Once the pictures are set aside, transcribe each line of the data exactly.

*** Supplied data ***

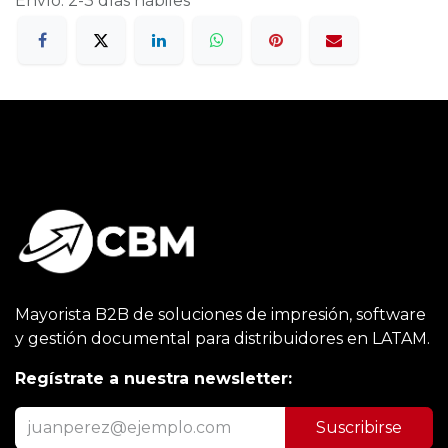
Envío: 2-3 días hábiles
Mayorista B2B de soluciones de impresión, software
y gestión documental para distribuidores en LATAM.
Regístrate a nuestra newsletter:
Suscribirse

*** End of Supplied data ***

Solved exercise:
Envío: 2-3 días hábiles
Mayorista B2B de soluciones de impresión, software
y gestión documental para distribuidores en LATAM.
Regístrate a nuestra newsletter:
Suscribirse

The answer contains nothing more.